"Perplexing for sure, as I don't doubt the transfer used by MoC matches the color scheme of the film upon release."
I have serious doubts that the MOC color scheme matches the release print. The MOC disc looks blue to the core, and I have never seen a Johnnie To movie that was supposed to look that way. Even a picture like The Longest Nite, which looked rather blue in most scenes of the DVD, appears to have a more subtle, life-like, and broader color scheme in the theater. The only disc of a Johnnie To movie that matches MOC's blu-ray for blue color-timing is Media Asia's disc of Breaking News. That film appears to be way too blue. I haven't seen it in a theater, but I doubt the accuracy of that look in the transfer. More than that, having seen The Mission, The Longest Nite, Exiled, and the two Election films in theaters, I have to say that none of them looked overwhelmingly blue. Certainly when the films hit SD-DVD they pick up more of a blue tinge in many scenes - probably a result of compressing a bit of subtle blue color-timing. But there is no way that Mad Detective should look so washed-blue as it does on the MOC disc.

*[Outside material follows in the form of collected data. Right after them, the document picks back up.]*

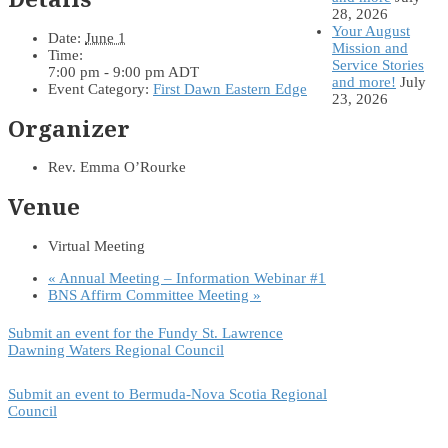
28, 2026
Your August
Date:
June 1
Mission and
Time:
Service Stories
7:00 pm - 9:00 pm
ADT
and more!
July
Event Category:
First Dawn Eastern Edge
23, 2026
Organizer
Rev. Emma O’Rourke
Venue
Virtual Meeting
«
Annual Meeting – Information Webinar #1
BNS Affirm Committee Meeting
»
Submit an event for the Fundy St. Lawrence
Dawning Waters Regional Council
Submit an event to Bermuda-Nova Scotia Regional
Council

To reiterate a little of what I posted on the MOC Mad Detective thread, telling signs to me are the flat compression of the forest scene and the nauseating green-blue clash shown in the capture with Lam Ka-Tung staring at us from said forest. Also the neon light in the convenience store behind Lau Ching-Wan - on the Mei Ah it is green, but it is completely blue on the MOC disc. Light like that does not naturally appear blue for the cameras. Scenes like the one with Andy On in the breezeway take place in the middle of the day. On the Mei Ah the indirect light is yellow, looking like mid-day. On the MOC the light is-surprise!-blue. It looks like dusk.

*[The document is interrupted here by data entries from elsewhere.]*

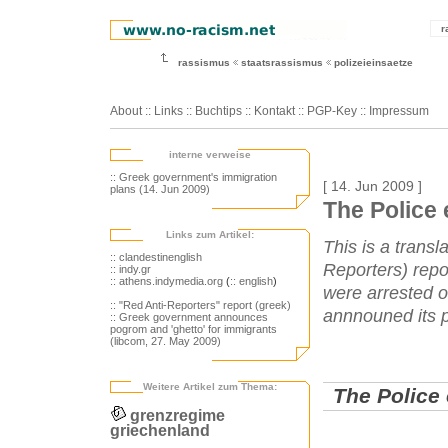
r
rassismus
staatsrassismus
polizeieinsaetze
About
::
Links
::
Buchtips
::
Kontakt
::
PGP-Key
::
Impressum
interne verweise
:: Greek government's immigration
[ 14. Jun 2009 ]
plans (14. Jun 2009)
The Police 
Links zum Artikel:
This is a transl
:: clandestinenglish
Reporters) repo
:: indy.gr
:: athens.indymedia.org
(
:: english
)
were arrested o
:: "Red Anti-Reporters" report (greek)
annnouned its p
:: Greek government announces
pogrom and 'ghetto' for immigrants
(libcom, 27. May 2009)
Weitere Artikel zum Thema:
The Police 
grenzregime
griechenland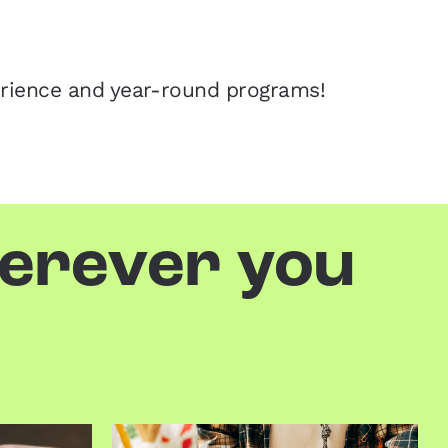
erience and year-round programs!
herever you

The Mei Ah sd-dvd has a much wider color-palette than the MOC blu-ray. Certain scenes have blu-tinted color-correction, but nothing so extreme as the MOC disc has. I should say, I'm not actually trying to crusade against the MOC disc, but the Mei Ah, for all the grain, has what seems to me a truer and more expansive color palette. That said, obvious problems with the Mei Ah in terms of contrast boosting additive grain and cropping really suck. I guess my main point is that this doesn't jibe with the theatrical exhibitions of To movies that I have seen. The colors are always carefully chosen, but one never feels that the palette is being overtly stylized for such unconventional effects. The MOC disc makes it look like a Joel Schumacher film.